I like to go somewhere different, somewhere I’ve not been before. Being in a landscape where every detail is something new to notice helps me think about how everything fits in together, yet creates a scene that could be so contrasting if you look at it from a new angle. A woodland might not have a centrepiece until you find a rich red peony; the sky might be blank but the skyline is full.
—What would you say to people with art block?
Sometimes inspiration can just be a burning feeling instead of a tangible thought, and that’s fine. Personally, I love to mess around with colour theory and shading. I’ll start with just a circle of red, and shade it in with darker red-purples and highlight it with glowing oranges and yellows. Seeing your circle transform into a sphere can inspire you to start sketching, drawing or painting again.
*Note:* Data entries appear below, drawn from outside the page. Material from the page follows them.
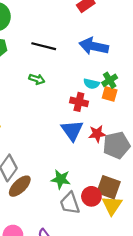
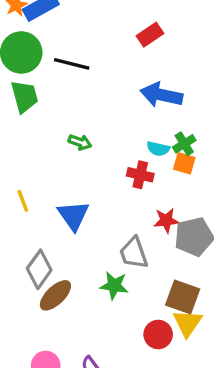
black line: (44, 46) -> (72, 64), moved
blue triangle: (72, 130) -> (73, 215), moved
red circle: (91, 196) -> (158, 334), moved
gray trapezoid: (70, 203) -> (134, 253), moved

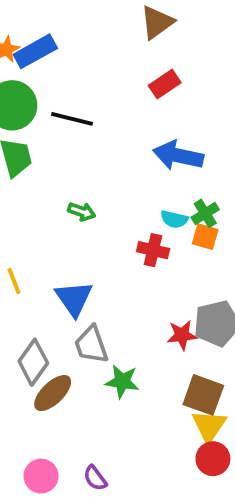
red star: (166, 220) -> (182, 335), moved
gray trapezoid: (134, 253) -> (91, 345), moved
red circle: (158, 334) -> (213, 459), moved

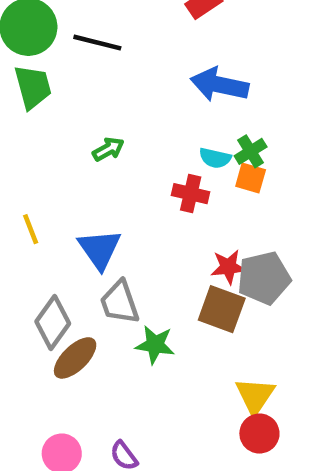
green arrow: (82, 212) -> (108, 149), turned -48
red star: (182, 335) -> (228, 267), moved
brown square: (203, 395) -> (222, 309), moved

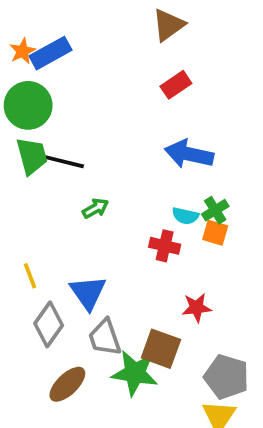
black line: (97, 43) -> (64, 162), moved
gray pentagon: (264, 278) -> (226, 377), moved, turned 30
brown square: (222, 309) -> (161, 349), moved
gray diamond: (53, 322) -> (49, 324), moved
green star: (155, 345) -> (135, 373), size x1.4

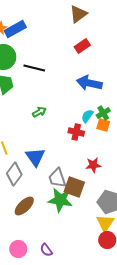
black line: (64, 162) -> (34, 68), moved
cyan semicircle: (185, 216) -> (87, 116), turned 112
gray trapezoid: (105, 337) -> (57, 178), moved

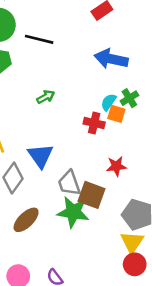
orange square: (103, 125) -> (116, 114), moved

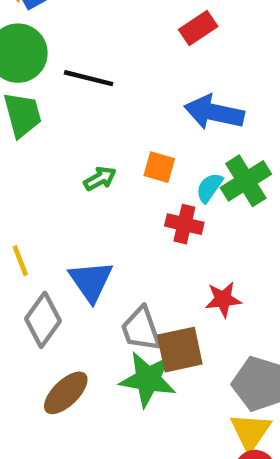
green cross: (129, 98) -> (246, 181), size x1.5
orange square: (116, 114) -> (159, 167), moved
brown square: (91, 195) -> (180, 350), turned -32

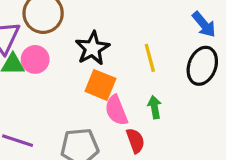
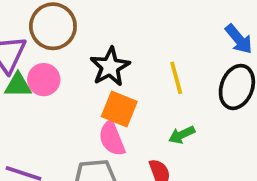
green arrow: (155, 107) -> (182, 135), turned -105
pink semicircle: (116, 110) -> (112, 138), moved

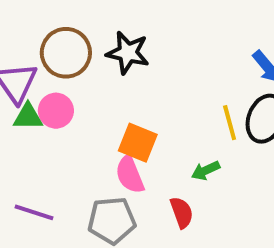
black star: (110, 67) -> (128, 53), moved, turned -30
yellow line: (176, 78) -> (230, 123), moved

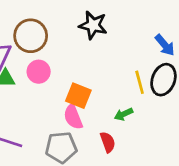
black star: (128, 53) -> (93, 25), moved
pink circle: (56, 111) -> (39, 72), moved

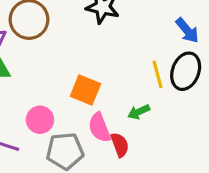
pink circle: (39, 72) -> (40, 120), moved
pink semicircle: (73, 117) -> (99, 128), moved

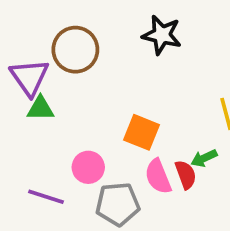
red semicircle: (120, 145) -> (186, 175), moved

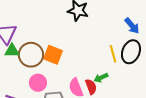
brown circle: (75, 50) -> (31, 55), moved
orange square: (142, 132) -> (53, 55), moved

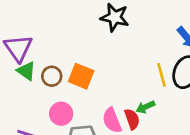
green triangle: (12, 51) -> (26, 71), turned 35
brown circle: (31, 55) -> (52, 76), size x0.6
—What are your favourite medias for art?
Acrylic paint is definitely my favourite. Different colours blend so easily and so well, it’s almost a guarantee every colour you blend will be different. I also love the different ways in which you can apply it: blended and smooth with a paintbrush, layered on with a palette knife or dabbed on with a sponge. My second favourite is sketching with a H pencil.
—How do you plan on developing a style?
However much I hope a definitive style will just come naturally, I do know I’ve got to work for one unique to me. I look for inspiration in artists online whose style I admire, and try to mimic certain aspects of their work in some of my own. In the end, those mimicked aspects will develop as I adapt them over time, and soon become wholly my own.
—What are your final thoughts on your finished cubist-style piece?
I’m really happy with the end result. Despite sacrificing some of the vividity of the colours, the dark charcoal shading did help to distinguish one object from the next in a way that the colour couldn’t. If I had to do it again, I’d make sure each line was sharp and clear, not crossing out of where it should be.